• **Prompt**
Copy out exactly the lines below that run from the one holding "[combobox] (890, 42)" to the one holding "Newsletter (259, 1252)", keeping both of those lines and no others.

• **Exercise data**

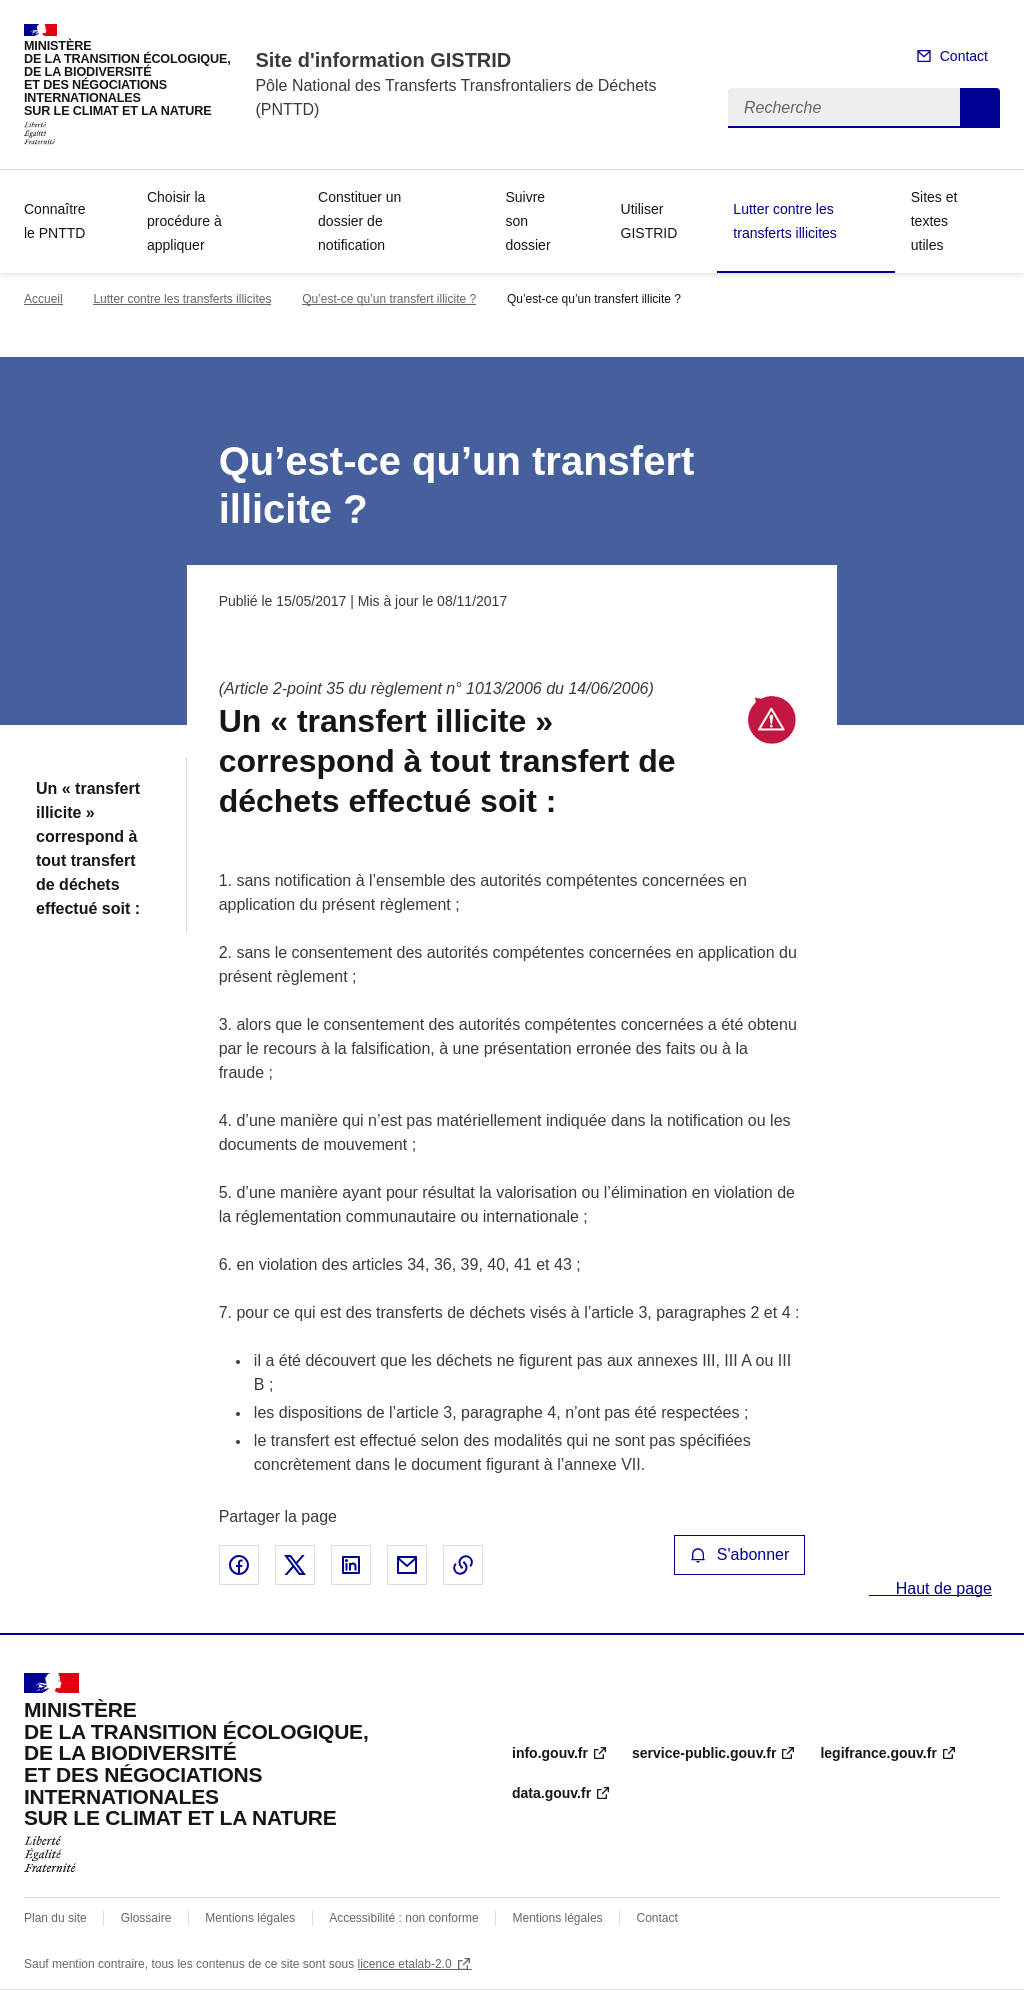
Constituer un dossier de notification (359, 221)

---

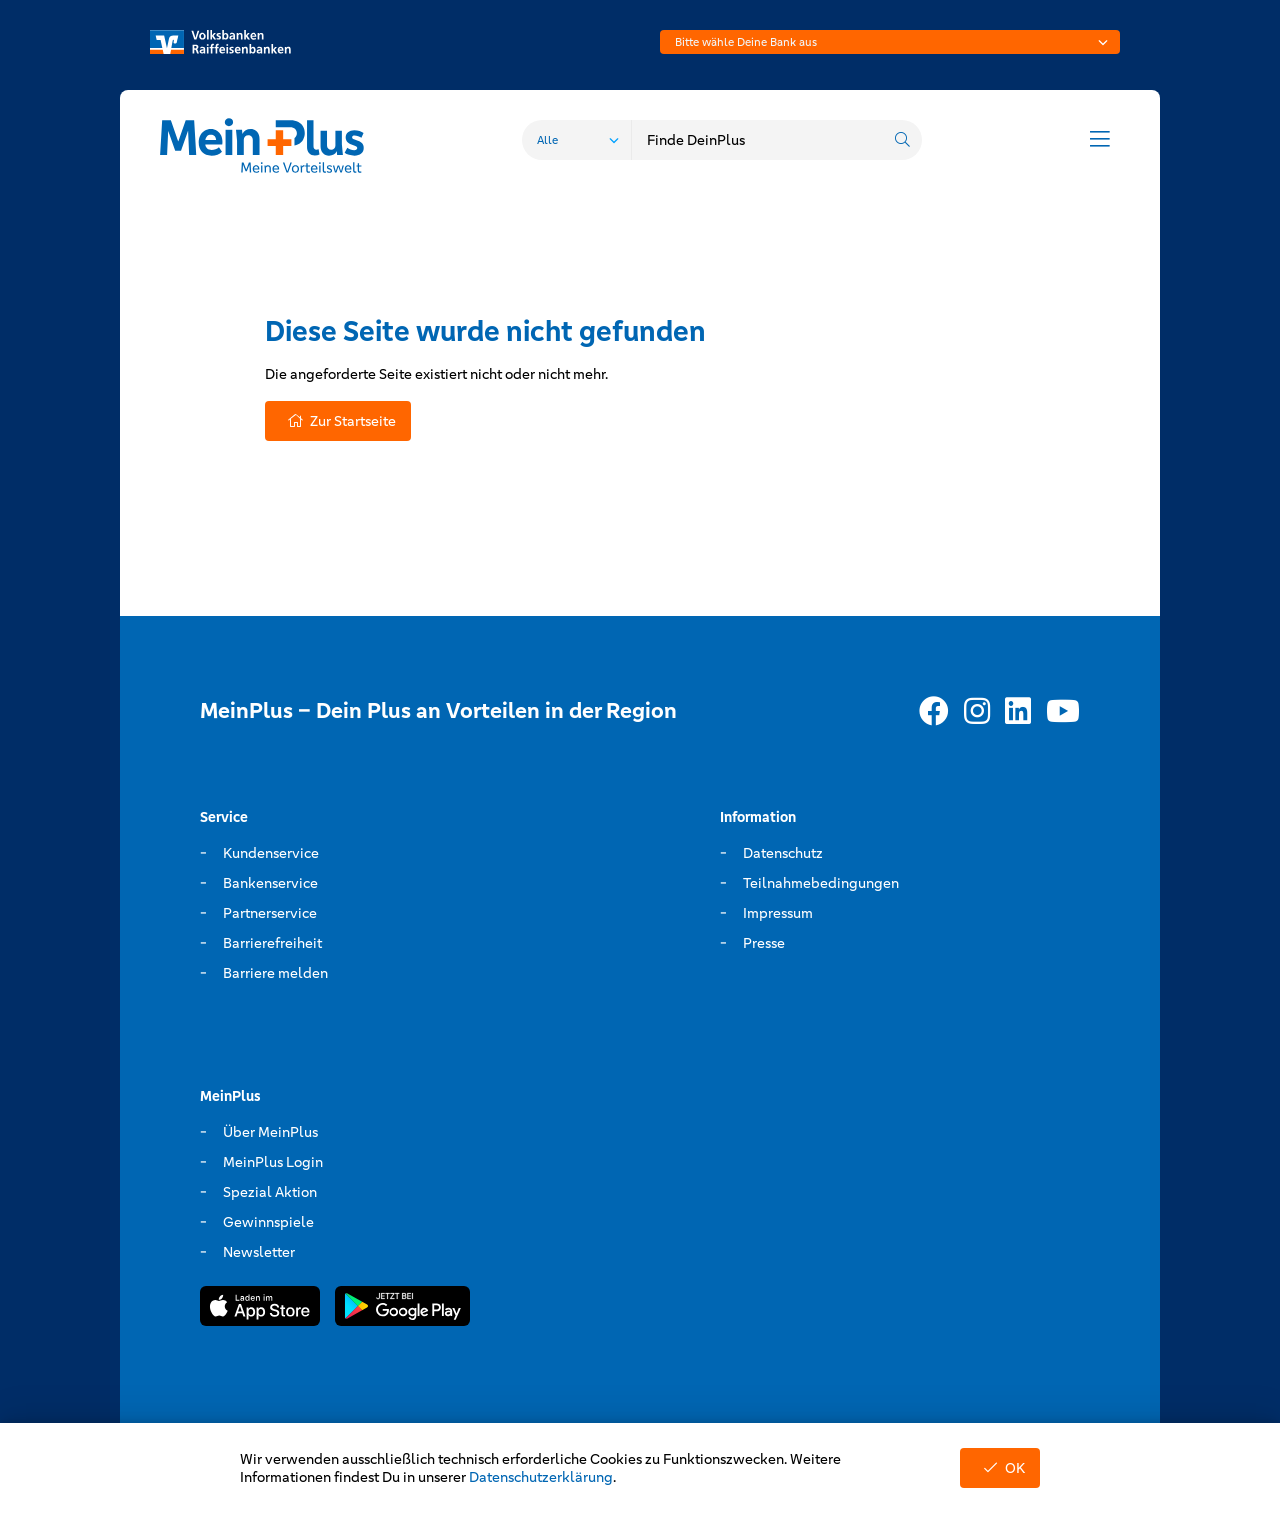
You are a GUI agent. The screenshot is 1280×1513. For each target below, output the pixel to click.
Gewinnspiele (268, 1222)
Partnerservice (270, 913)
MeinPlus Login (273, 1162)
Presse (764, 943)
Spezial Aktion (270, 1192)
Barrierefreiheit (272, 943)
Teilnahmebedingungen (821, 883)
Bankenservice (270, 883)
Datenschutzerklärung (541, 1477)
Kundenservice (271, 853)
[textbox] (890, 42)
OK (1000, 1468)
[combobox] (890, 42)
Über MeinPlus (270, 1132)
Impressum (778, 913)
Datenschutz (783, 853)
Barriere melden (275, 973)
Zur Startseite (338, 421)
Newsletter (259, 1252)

• **Your response**
[combobox] (890, 42)
Über MeinPlus (270, 1132)
Impressum (778, 913)
Datenschutz (783, 853)
Barriere melden (275, 973)
Zur Startseite (338, 421)
Newsletter (259, 1252)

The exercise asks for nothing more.